Job 34 Commentary
Of course, Job did say he was innocent. But we doubt if Job ever questioned if there was any profit in pleasing God. It could be an assumption that Elihu makes from Job’s arguments. More appropriately, it’s an argument that he has developed from his own theology. Elihu’s religion is anchored on rewards and punishments.
“He repays everyone for what they have done; he brings on them what their conduct deserves.”
It appears the Psalmist is looking at a different God. “He does not treat us as our sins deserve or repay us according to our iniquities.” Psalm 103 verse 10.
There is actually no contradiction. “Maintaining love to thousands, and forgiving wickedness, rebellion and sin. Yet he does not leave the guilty unpunished; he punishes the children and their children for the sin of the parents to the third and fourth generation.” Exodus 34 verse 7.

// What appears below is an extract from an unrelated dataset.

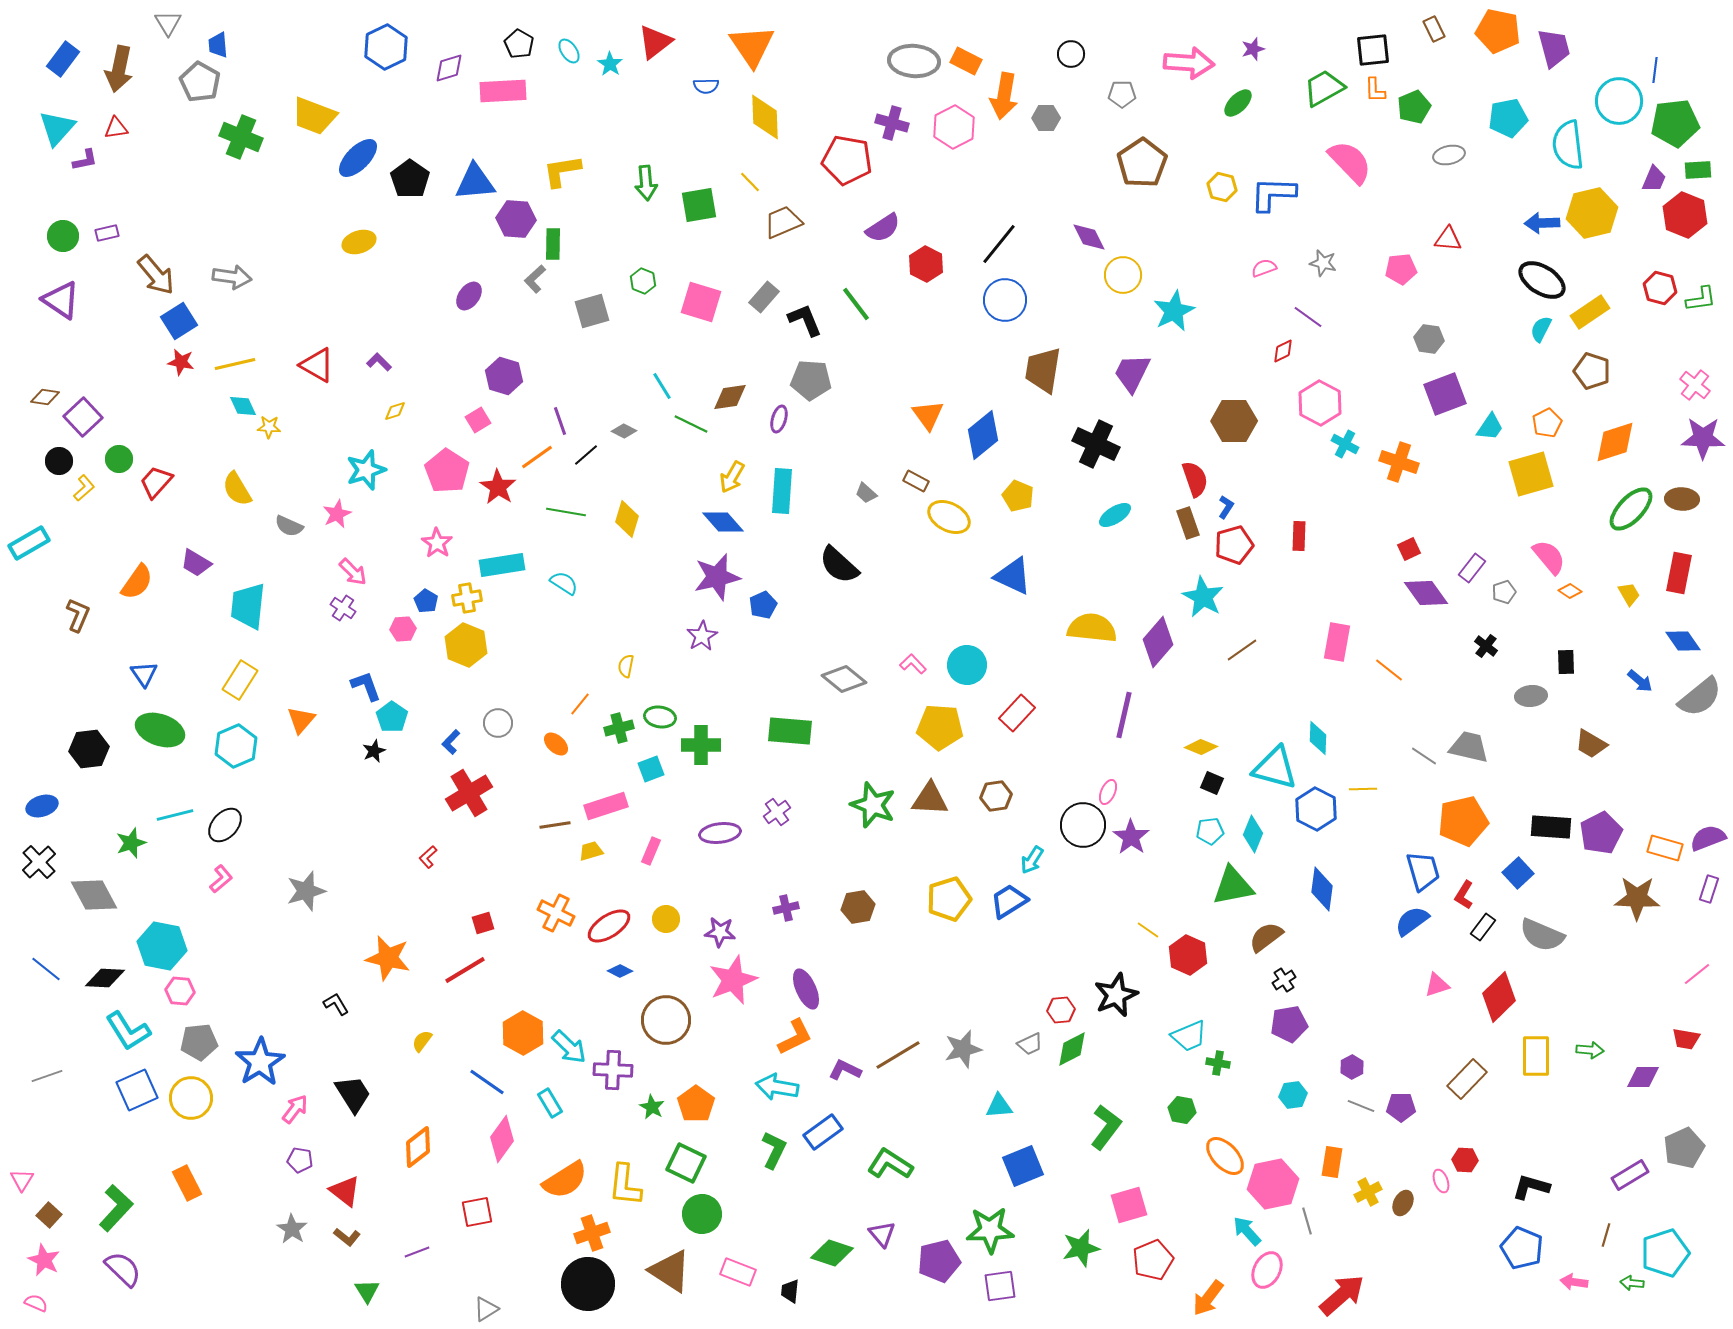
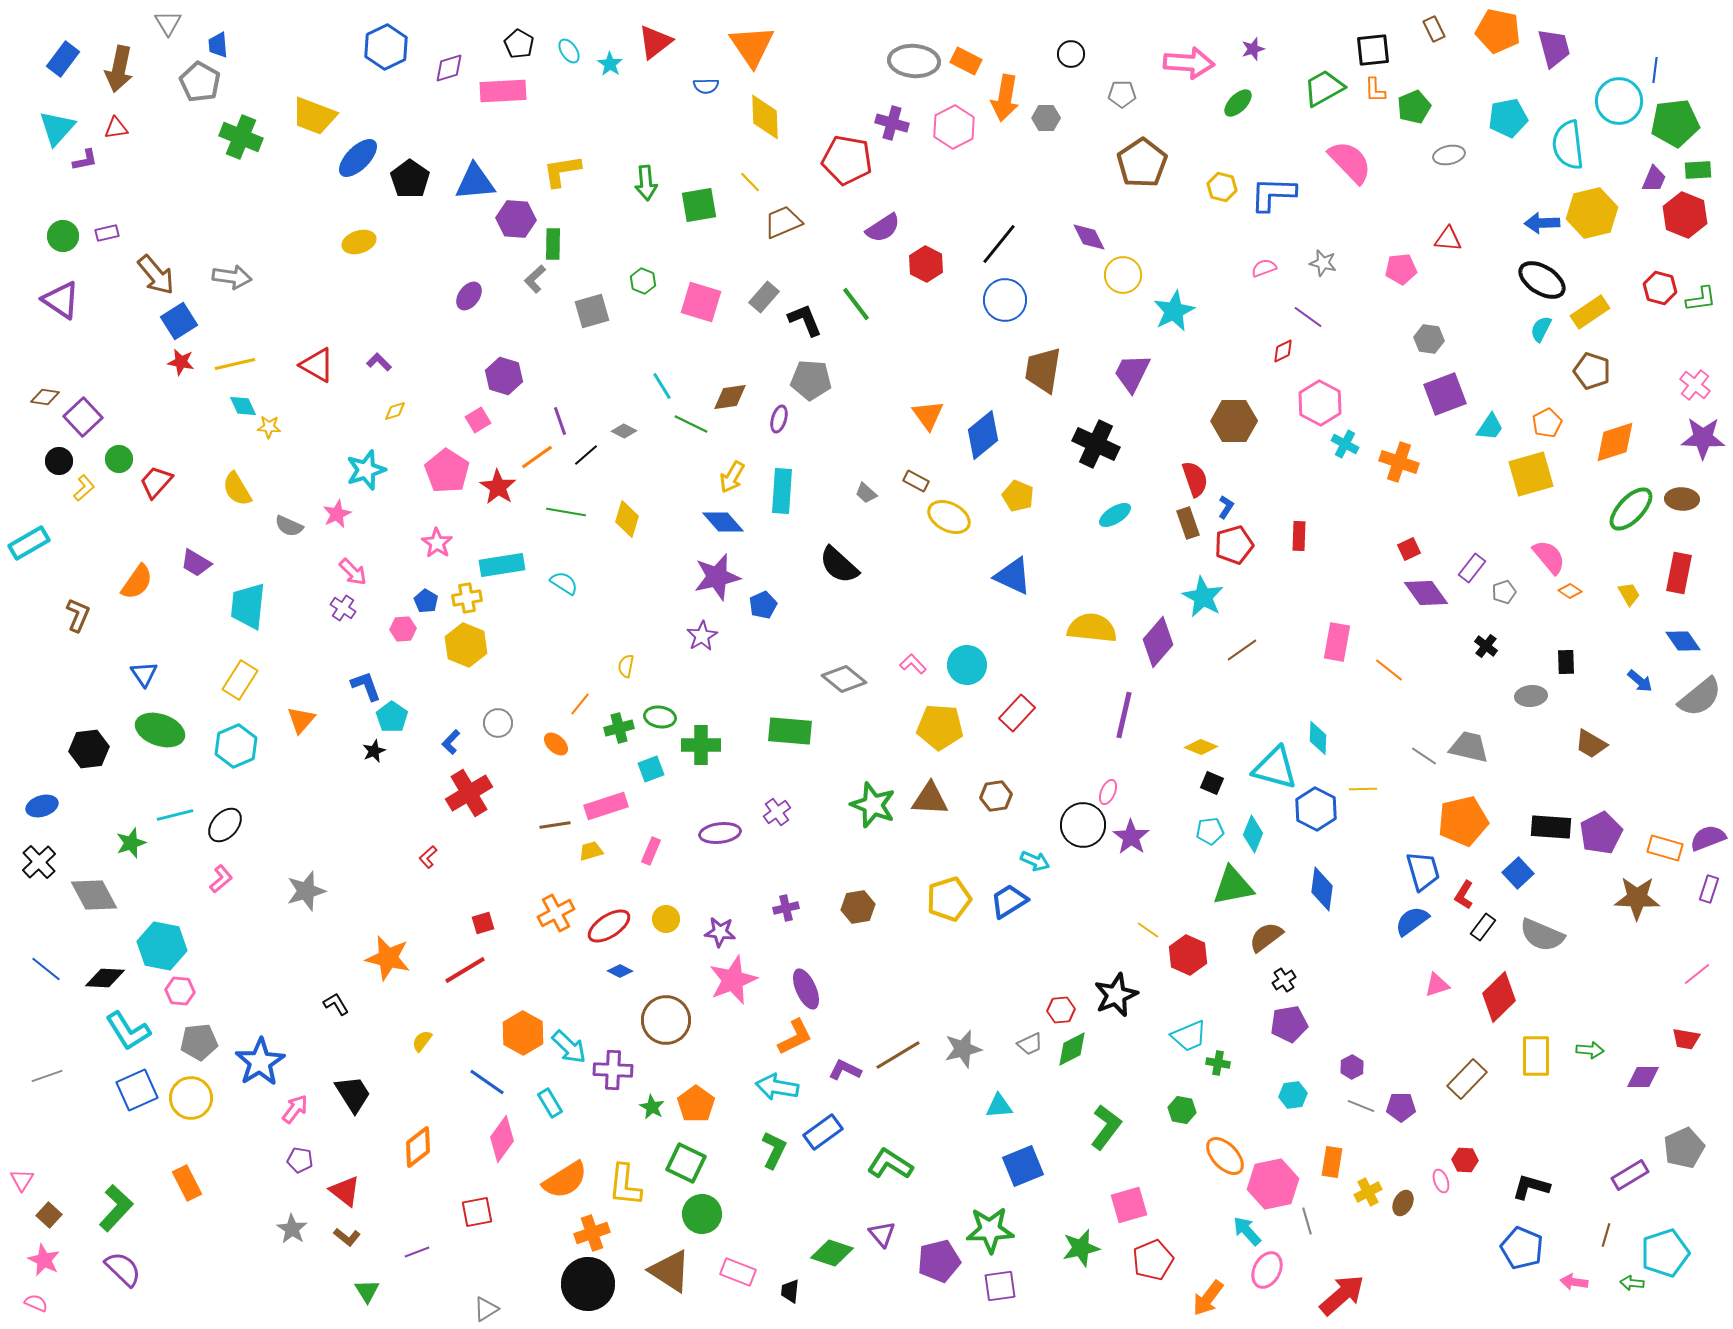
orange arrow at (1004, 96): moved 1 px right, 2 px down
cyan arrow at (1032, 860): moved 3 px right, 1 px down; rotated 100 degrees counterclockwise
orange cross at (556, 913): rotated 36 degrees clockwise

The New Testament saint understands this concept very well. The sinner is still punished, regardless. The unchanging nature of God’s justice is still maintained. Calvary provided the difference. Jesus Christ took our punishment – the maximum penalty for sin. That is exactly the essence of the gospel. No one should die in their sins when this glorious opportunity is available. And no one has committed too great a sin as to exhaust the available grace facility. Here in this book, terms like Redeemer or Mediator are direct references to the one we have come to know as our Savior, the LORD Jesus Christ.
It, therefore, remains true, and thanks to Elihu’s thoughts here: “It is unthinkable that God would do wrong, that the Almighty would pervert justice.”
This is exactly Job’s problem here. The LORD of perfect justice cannot do wrong concerning Job’s case. But why this punishment when there is no sin? Of course, the reader doesn’t have this problem. We know Job’s suffering isn’t punishment. It could be something else. Maybe a painful experiment but not punishment; Job could be a perfect product exhibited during an expo by the LORD but never a recipient of punishment because of sin.
Elihu seems to suggest that regardless of the events around man, bad or good, the sovereign God remains just and right. God rewards righteousness, but should the saint always expect payment on the saint’s terms? Equally, why should the sinner decide his own punishment, when, and how? Elihu’s thoughts here are brilliantly advanced and instructive for the saint’s Christian walk today.
We begin by setting our own standard of righteousness. Next: we determine our reward and then define the time and how the reward must come. We have robbed the LORD of His sovereignty – idolatry right within the confines of the church. God forbid.
Job may not be sinful but Elihu has a point here: don’t add rebellion to your prayers. God is sovereign.